Copy every line of the entries that includes the word "VÆRKTØJ".

Data to process:
^^^^

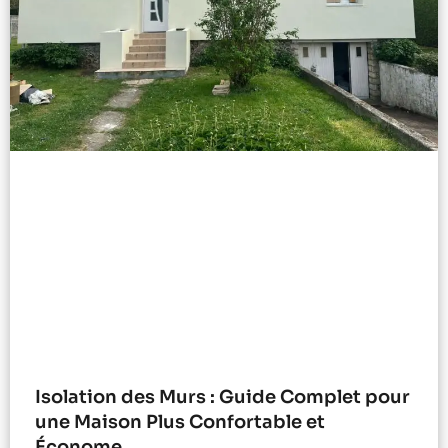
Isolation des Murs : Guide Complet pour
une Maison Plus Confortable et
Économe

^^^^

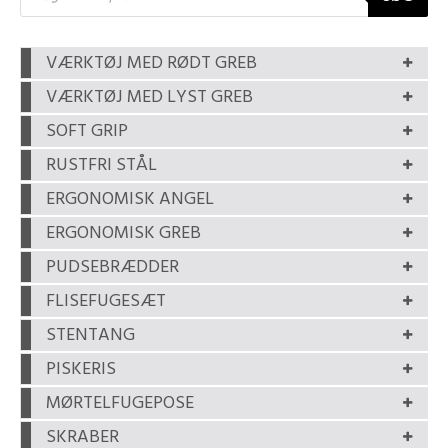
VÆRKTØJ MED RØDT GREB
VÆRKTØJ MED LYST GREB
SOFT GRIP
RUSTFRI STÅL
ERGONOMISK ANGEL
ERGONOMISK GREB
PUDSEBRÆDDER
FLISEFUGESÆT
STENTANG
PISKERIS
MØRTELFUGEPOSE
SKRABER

^^^^

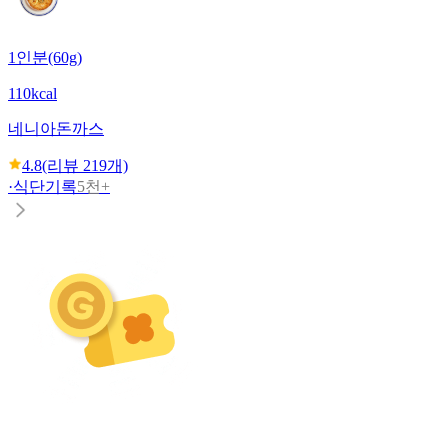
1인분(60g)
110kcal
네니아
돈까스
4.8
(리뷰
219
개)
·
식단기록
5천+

^^^^

Your response:
VÆRKTØJ MED RØDT GREB
VÆRKTØJ MED LYST GREB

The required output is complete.